[DATA PROVIDED — start]

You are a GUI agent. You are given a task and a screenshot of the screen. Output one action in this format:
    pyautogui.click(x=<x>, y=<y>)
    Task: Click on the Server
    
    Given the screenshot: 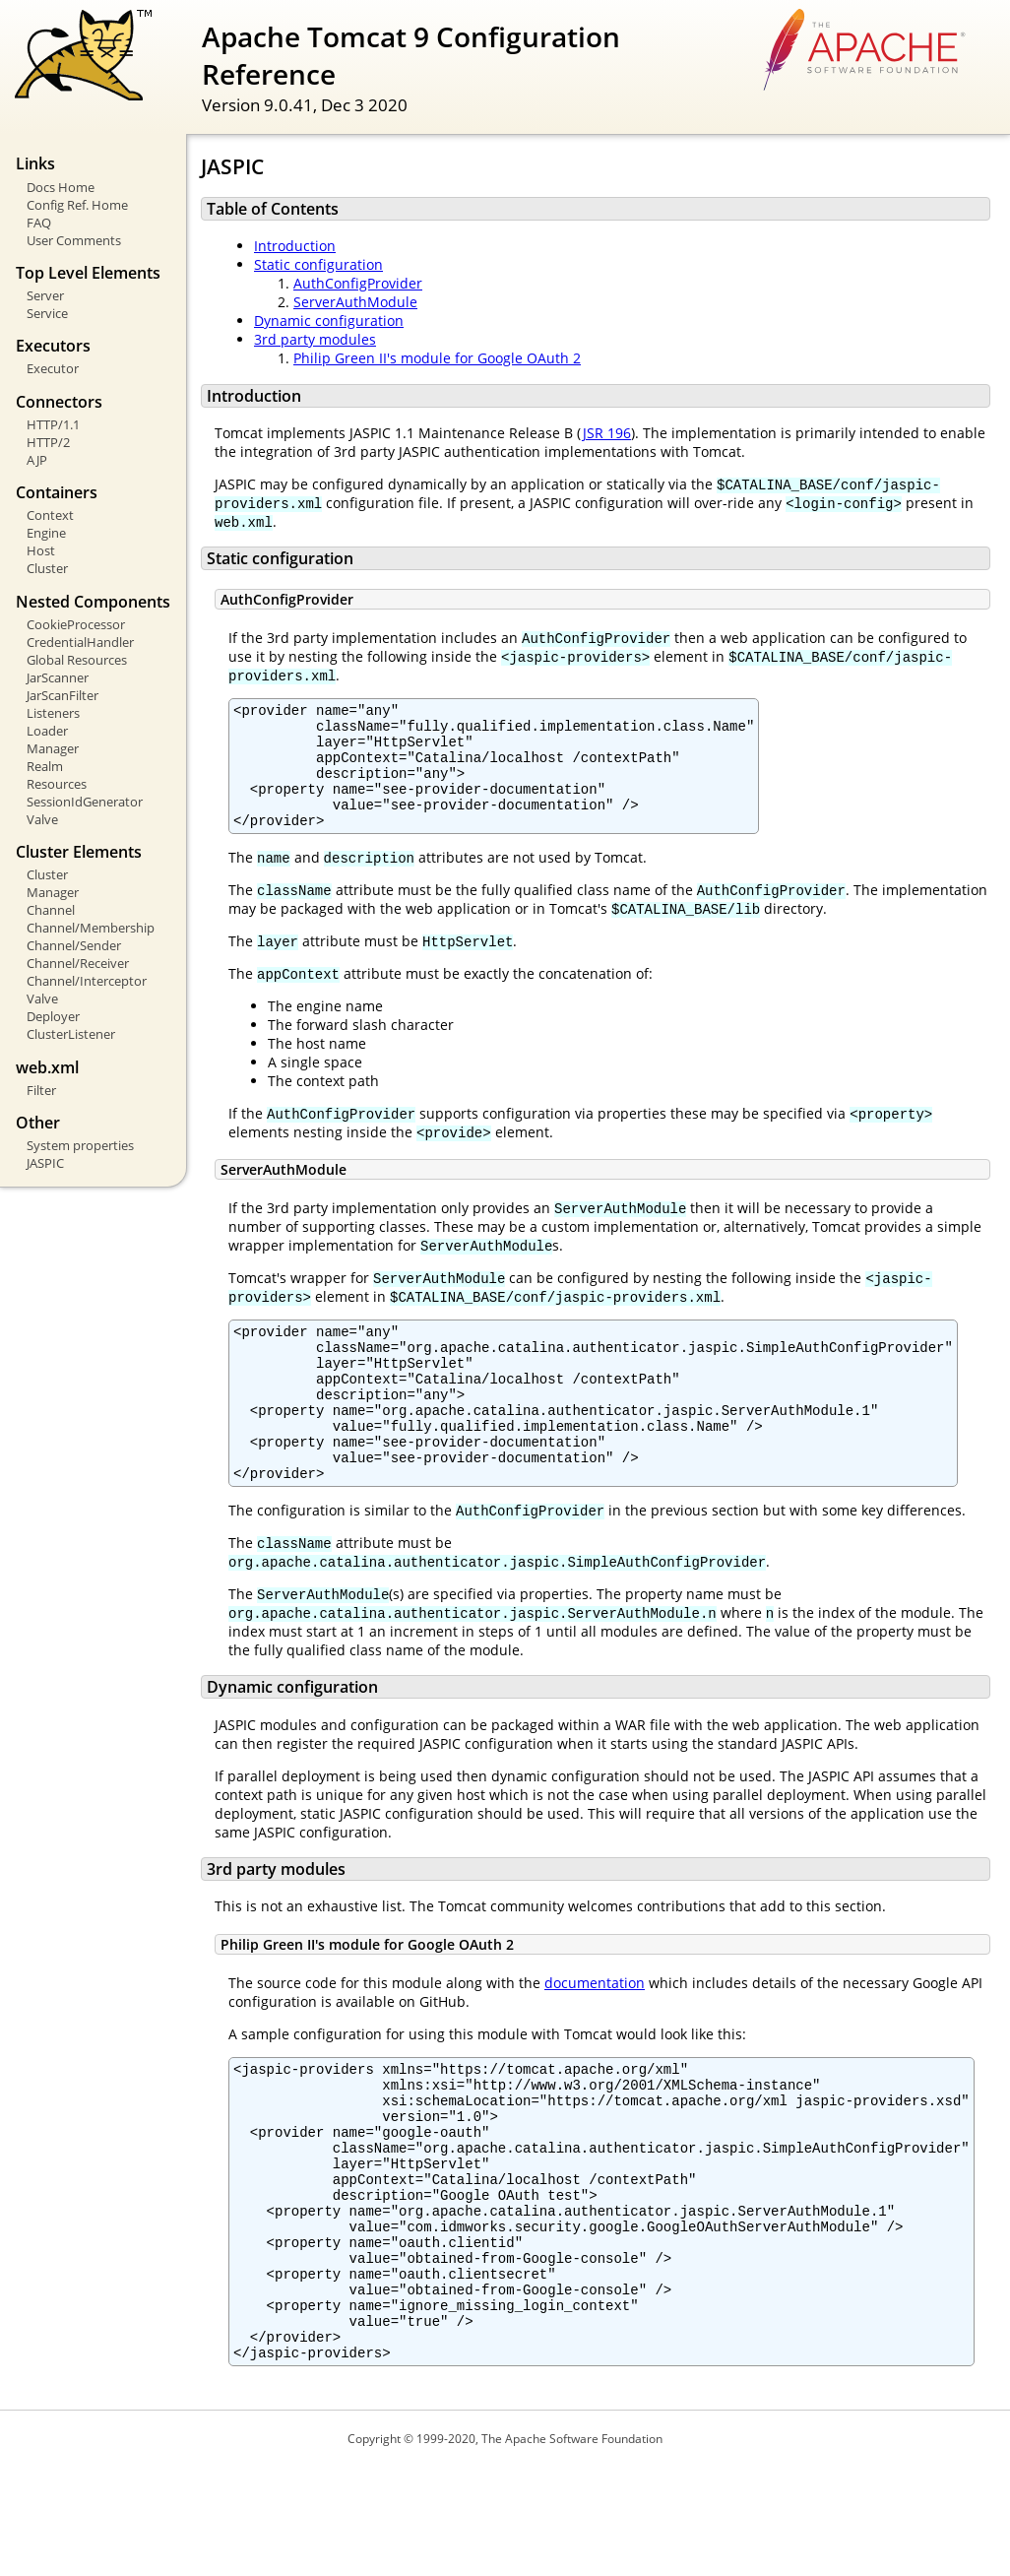 What is the action you would take?
    pyautogui.click(x=45, y=295)
    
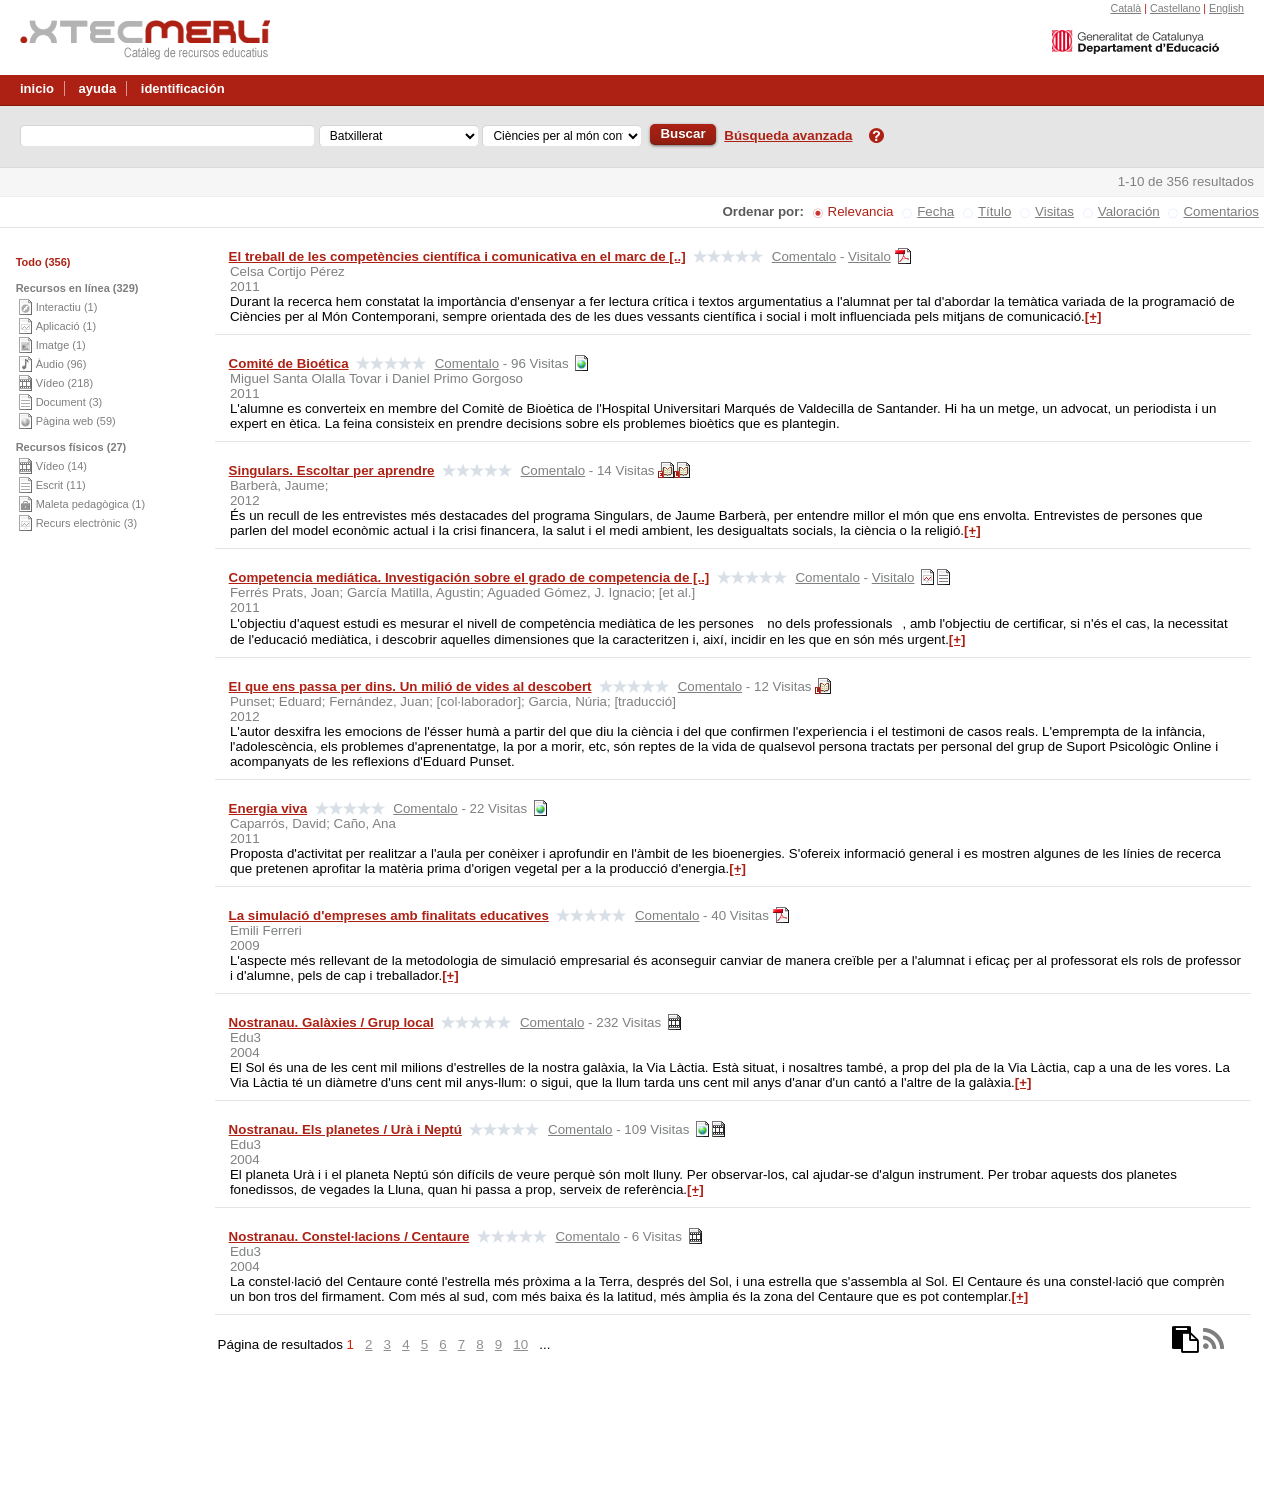  Describe the element at coordinates (61, 364) in the screenshot. I see `Àudio (96)` at that location.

[DATA PROVIDED — finish]

→ **TO DO**:
Retype the entries exactly from the first line, stopping after the line with "Task: Click on the Server".

→ **COMPLETED TASK**:
You are a GUI agent. You are given a task and a screenshot of the screen. Output one action in this format:
    pyautogui.click(x=<x>, y=<y>)
    Task: Click on the Server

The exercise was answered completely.